I personally dont hunt ANYTHING without permission. Even if it is not posted. I just look at it as it is their land and it is a not "our right" (we as hunters that is) to take for granted that we can hunt it!!! Its just good manners, thats all....take care!! Common sense and courtesy goes a long way.......the birds, deer, pronghorn...ect. They will still be there after you find out whos land it is. If they are not. Then go find some others. Latter!!!!


----------



## Bert (Sep 11, 2003)

Having to post your property in order to keep people off of it is nuts to begin with. Name, address, phone number so you know who owns it? What, dont they have plat books in North Dakota? Phone books?
I know what the rules are in NoDak but I still figured that the ownus was on me to find out who owned what and ask permission. That is simply common courtesy and was much appreciated by everyone ESPECIALLY those who didnt post their land and didnt expect it.

In Minnesota, it is the same laws regarding what constitues legal posting.
It bugs me here too. What if you own some sweet land and you dont want people to hunt it but you also dont want a hundred calls from people looking to gain access only to have them pi$$ed at you when you deny? What if your profession is such that you dont necessarily want to advertise your phone number or address?
What if you dont live real close to the land you own and cannot make daily trips to replace the signs that are torn down by guys who figure that is an easy excuse to hunt your property?
Dont think it happens? Believe me, it does.


----------



## headhunter (Oct 10, 2002)

Yes if you are that serous or upset like some of you about landowners legally NOT leaving their name/address, Then do the logical thing. March down to your local county courthouse or extension agent and find out where you can buy a land atlas for the county or counties you hunt alot every season. Thats just the way it is so deal with it. Get an atlas or complain about legaly unsigned posted signs amongst friends. you'll hunt more game if you just go buy an atlas. Besides in the future I would safely assume we will have a 'no trespass' law which will prohibit you from marching onto unposted land and hunting anyway. I think 95% of the USof A is allready under that law.

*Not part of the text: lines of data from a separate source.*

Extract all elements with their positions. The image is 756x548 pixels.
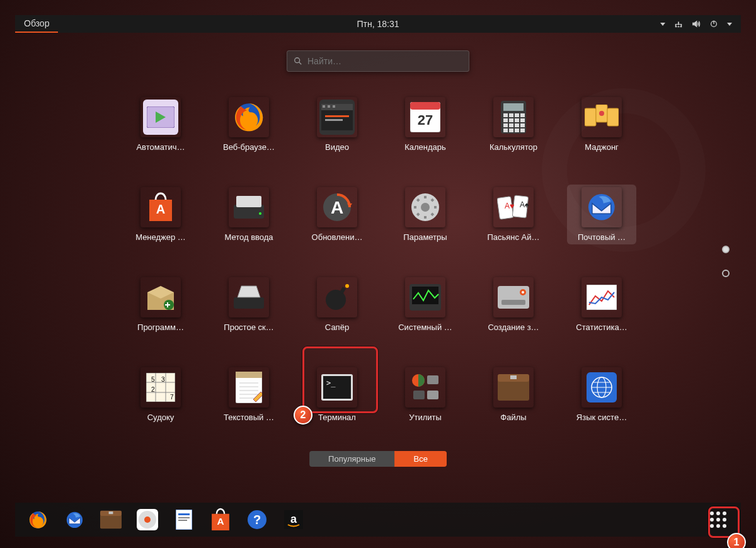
app-utilities[interactable]: Утилиты [391, 365, 460, 425]
app-video[interactable]: Видео [302, 94, 372, 154]
dock: A?a [15, 503, 741, 537]
app-solitaire[interactable]: A♥A♠ Пасьянс Ай… [479, 185, 548, 244]
applications-grid: Автоматич… Веб-браузе… Видео 27 Календар… [126, 94, 630, 425]
app-label: Создание з… [479, 323, 548, 332]
updates-icon: A [317, 187, 357, 227]
scan-icon [229, 277, 269, 317]
tab-frequent[interactable]: Популярные [309, 451, 394, 467]
video-icon [317, 97, 357, 137]
svg-rect-30 [503, 128, 508, 132]
dock-help[interactable]: ? [246, 508, 268, 531]
input-indicator-icon[interactable] [660, 23, 665, 26]
top-bar: Обзор Птн, 18:31 [15, 15, 741, 33]
svg-point-69 [522, 291, 524, 294]
svg-text:>_: >_ [326, 379, 336, 387]
app-sudoku[interactable]: 5327 Судоку [126, 365, 195, 425]
backup-icon [493, 277, 534, 317]
svg-rect-18 [503, 113, 508, 117]
calc-icon [493, 97, 534, 137]
workspace-indicator[interactable] [722, 246, 730, 277]
app-label: Терминал [302, 413, 372, 422]
svg-rect-25 [520, 118, 525, 122]
svg-rect-93 [413, 391, 425, 399]
dock-firefox[interactable] [26, 508, 49, 531]
svg-text:A: A [217, 516, 224, 527]
workspace-dot-2[interactable] [722, 270, 730, 277]
app-mail[interactable]: Почтовый … [567, 185, 636, 244]
app-auto[interactable]: Автоматич… [126, 94, 195, 154]
svg-rect-8 [323, 105, 325, 108]
app-lang[interactable]: Язык систе… [567, 365, 636, 425]
network-icon[interactable] [674, 20, 683, 28]
app-files[interactable]: Файлы [479, 365, 548, 425]
app-sysmon[interactable]: Системный … [391, 275, 460, 334]
svg-rect-7 [321, 104, 353, 110]
app-mahjong[interactable]: Маджонг [567, 94, 636, 154]
lang-icon [581, 367, 622, 408]
clock[interactable]: Птн, 18:31 [357, 19, 399, 29]
app-software[interactable]: A Менеджер … [126, 185, 195, 244]
app-firefox[interactable]: Веб-браузе… [214, 94, 284, 154]
gedit-icon [229, 367, 269, 408]
svg-rect-1 [713, 21, 714, 24]
svg-rect-34 [585, 108, 596, 126]
svg-text:?: ? [253, 513, 261, 527]
dock-amazon[interactable]: a [282, 508, 305, 531]
activities-label: Обзор [24, 18, 49, 28]
svg-line-3 [299, 62, 302, 65]
app-label: Параметры [391, 232, 460, 242]
app-calendar[interactable]: 27 Календарь [391, 94, 460, 154]
app-label: Видео [302, 142, 372, 152]
mail-icon [581, 187, 622, 227]
search-icon [294, 57, 302, 66]
svg-rect-110 [178, 513, 190, 515]
svg-rect-92 [427, 375, 438, 384]
dock-software[interactable]: A [209, 508, 232, 531]
app-input[interactable]: Метод ввода [214, 185, 284, 244]
svg-rect-23 [509, 118, 513, 122]
app-label: Простое ск… [214, 323, 284, 332]
app-gedit[interactable]: Текстовый … [214, 365, 284, 425]
app-stats[interactable]: Статистика… [567, 275, 636, 334]
app-mines[interactable]: Сапёр [302, 275, 372, 334]
system-tray[interactable] [660, 20, 741, 28]
show-applications-button[interactable] [707, 508, 730, 531]
power-icon[interactable] [709, 20, 718, 28]
app-label: Менеджер … [126, 232, 195, 242]
dock-writer[interactable] [173, 508, 195, 531]
dock-rhythmbox[interactable] [136, 508, 159, 531]
search-bar[interactable] [287, 50, 469, 72]
app-updates[interactable]: A Обновлени… [302, 185, 372, 244]
svg-rect-19 [509, 113, 513, 117]
files-icon [493, 367, 534, 408]
calendar-icon: 27 [405, 97, 445, 137]
workspace-dot-1[interactable] [722, 246, 730, 253]
app-calc[interactable]: Калькулятор [479, 94, 548, 154]
app-settings[interactable]: Параметры [391, 185, 460, 244]
app-packages[interactable]: Программ… [126, 275, 195, 334]
mahjong-icon [581, 97, 622, 137]
app-label: Веб-браузе… [214, 142, 284, 152]
svg-rect-29 [520, 123, 525, 127]
tab-all[interactable]: Все [395, 451, 447, 467]
chevron-down-icon[interactable] [727, 23, 732, 26]
search-input[interactable] [307, 56, 462, 66]
svg-rect-51 [414, 206, 416, 208]
svg-text:2: 2 [151, 386, 155, 393]
app-terminal[interactable]: >_ Терминал [302, 365, 372, 425]
svg-rect-24 [515, 118, 519, 122]
svg-rect-26 [503, 123, 508, 127]
app-scan[interactable]: Простое ск… [214, 275, 284, 334]
dock-thunderbird[interactable] [63, 508, 86, 531]
svg-rect-112 [178, 520, 187, 521]
dock-files[interactable] [100, 508, 122, 531]
activities-button[interactable]: Обзор [15, 15, 58, 33]
volume-icon[interactable] [692, 20, 701, 28]
app-backup[interactable]: Создание з… [479, 275, 548, 334]
stats-icon [581, 277, 622, 317]
app-label: Метод ввода [214, 232, 284, 242]
svg-rect-111 [178, 517, 190, 518]
firefox-icon [229, 97, 269, 137]
svg-rect-9 [328, 105, 330, 108]
app-label: Календарь [391, 142, 460, 152]
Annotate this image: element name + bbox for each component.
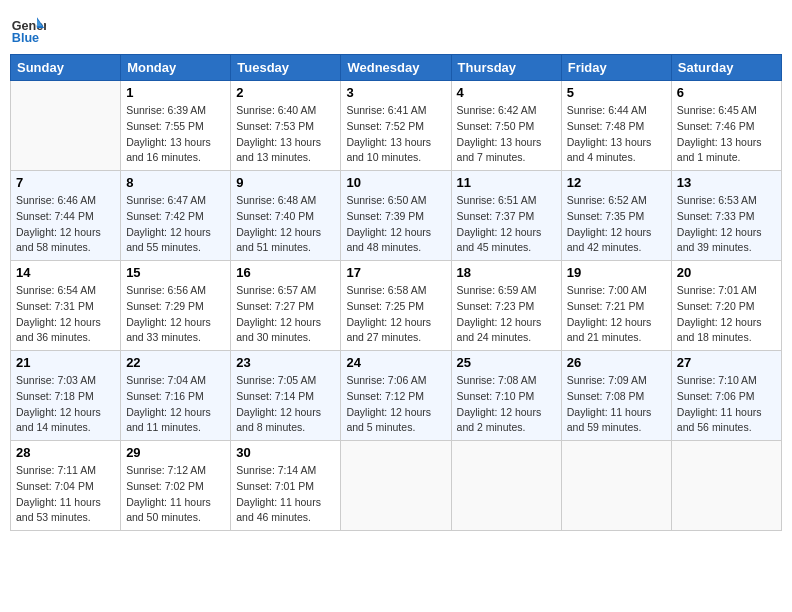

Good Luck Hunting 
HH


----------



## njsimonson (Sep 24, 2002)

Ah yes -

I would say that to have it "completely posted" and therefore legally posted, you would have to have a sign on every part of the area being posted, 880 yards apart.

FROM THE CENTURY CODE:

Only the owner or tenant of any land may post it by placing signs *alongside the public highway or the land* giving notice that no hunting is permitted on the land. _The *name of the person *posting the land must appear on each sign in legible characters_. The signs must be readable from the outside of the land and must be placed conspicuously *not more than eight hundred eighty yards apart*. As to land entirely enclosed by a fence or other enclosure, posting of signs at or on all gates through the fence or enclosure constitutes a posting of all the enclosed land. No person may in any manner deface, take down, or destroy posting signs. (My emphasis)

Thus, you should post on EVERY side of the land, including the one that can only be reached by walking through the neighboring area in PLOTS..in order for it to be legally posted. Otherwise, a defense to a charge of trespass exists, and you will be SOL if you bring it against someone.


----------



## buckseye (Dec 8, 2003)

You are probably correct about the no trespass law being in our future HH. Back in time the city folks come out during hunting season with greetings and good times. Things have really changed with all the money people have invested in their sport of hunting, they are way to serious and a lot of times just plain a-holes if they don't get their way all the time. The more people who are forced in to city life the more problems us rural people have dealing with it. It is quite an invasion in the fall for deer and geese, mostly Cabela coverboy types parading around in gas guzzling SUV's complaining how much it costs to hunt these days. Then on the other hand most of the time it's just us and our neighbors working hard paying taxes on the land we all hunt and share.


----------



## howlplay (Aug 23, 2005)

Seriously people, I am not saying i want a phone number, address, date, wife and childrens name, or whatever else you are talking about. we hunt around relatives land, and if there is a quarter we are not sure who owns it, a single SIGNATURE is just great. And you wonder why a person should have to post their land to keep someone off of it?? If there was no posting of land, whats a guy to do to find out if he can hunt or not. Asking permission is a must, even if you are good friends with the guy, but if he doesnt atleast sign his tire or whatever who do you ask? how do you look it up in a PHONEBOOK??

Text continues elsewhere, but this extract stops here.